Alors que la Chine investit en Europe et aux États-Unis pour acquérir des technologies de pointe, ses investissements en Afrique sont au contraire une aide technologique à ce continent, généralement jugée rapide et efficace et apportée sans condition politique (contrairement à l’aide européenne qui est souvent assortie d’une exigence de transparence démocratique) ni économique (contrairement à l’aide apportée par des organisations internationales comme le FMI et la Banque mondiale, laquelle est soumise au contrôle de l’utilisation des fonds).
La fréquence des visites d’État effectuées par les responsables chinois en Afrique et principalement dans certains pays à l’instar de l’Éthiopie, l’Angola, le Nigeria et le Kenya témoigne éloquemment de la place stratégique qu’occupe l’Afrique dans la politique étrangère de la Chine. Ceci est d’autant plus intéressant que l’empire du Milieu prend de plus en plus conscience de la nécessité de rendre le partenariat avec les pays africains stratégique et pragmatique de peur d’être qualifié de nouvelle puissance coloniale. Ainsi, en plus des contrats portant sur l’exploitation des ressources énergétiques, la Chine tente de signer un ensemble de conventions avec les pays africains qui portent sur la formation professionnelle, la santé, le commerce et l’agriculture.

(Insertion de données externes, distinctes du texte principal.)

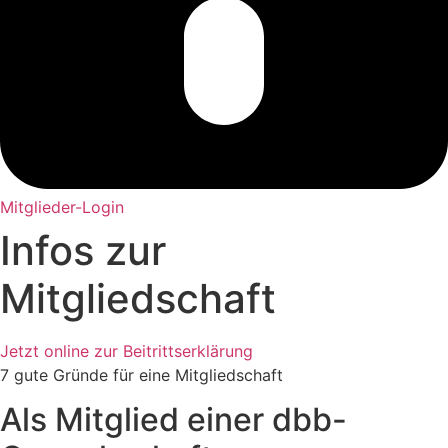
Mitglieder-Login
Infos zur
Mitgliedschaft
Jetzt online zur Beitrittserklärung
7 gute Gründe für eine Mitgliedschaft
Als Mitglied einer dbb-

Une diplomatie économique chinoise en Afrique associant les entreprises publiques et privées
La présence de la Chine en Afrique s’appuie sur une stratégie dont les facteurs constitutifs sont :

1. La diversification géographique du commerce chinois pour des raisons extrêmement liées à la question de Taiwan, surtout à partir de 1972 – date d’obtention par la Chine d’un siège permanent au Conseil de sécurité. D’où le lien étroit existant entre le politique et l’économique pour le cas de la Chine.

2. Les produits échangés sont de faible contenu technologique, adaptés au marché africain.

3. Les investissements chinois en Afrique portent essentiellement sur les infrastructures et les ressources naturelles et ils sont l’œuvre de grandes entreprises publiques privilégiant l’investissement dans le long terme et bénéficiant des prêts subventionnés.

4. Le Forum Chine-Afrique mis en place depuis 2006 est un instrument privilégié de la coopération entre la Chine et l’Afrique. C’est lors de ce sommet que la Chine fait connaître ses grandes décisions par rapport à la coopération avec l’Afrique.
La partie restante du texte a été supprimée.